American researcher Mark Dickey became trapped in a cave in southern Turkey after suffering gastrointestinal bleeding at a depth of 1,000 metres. International rescue teams are still trying to save him.
Rescue experts from around the world are continuing efforts to save an American researcher who became trapped at a depth of 1,000 metres after falling ill in a cave in southern Turkey.
Experienced caver Mark Dickey, age 40,became unwell while making his descent into Morca cave in the Taurus Mountains.
Unable to leave the cave on his own, Dickey delivered a video message praising the work of rescue teams.
"As you can see I’m up, I’m alert, I’m talking. But I’m not healed on the inside yet so I’m going to need a lot of help to get out of here.

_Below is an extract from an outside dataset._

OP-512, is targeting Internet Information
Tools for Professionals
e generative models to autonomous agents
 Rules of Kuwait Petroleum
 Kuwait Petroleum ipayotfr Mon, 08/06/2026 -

This is often in the caving world, a great opportunity to show just how well the international world can work together," he said.
Communication takes about five to seven hours and is carried out by runners, who go from Dickey to the camp below the surface, where wire communication to talk to the surface has been set up.
Rescue teams have reported cold temperatures of between 4-6°C in the cave. Experts say the rescue operation could take days or even weeks depending on conditions.
Rescue teams at the site come from Bulgaria, Croatia, Hungary, Italy, Poland and Turkey. The cave has been divided into several sections, with each country’s rescue team being responsible for one section.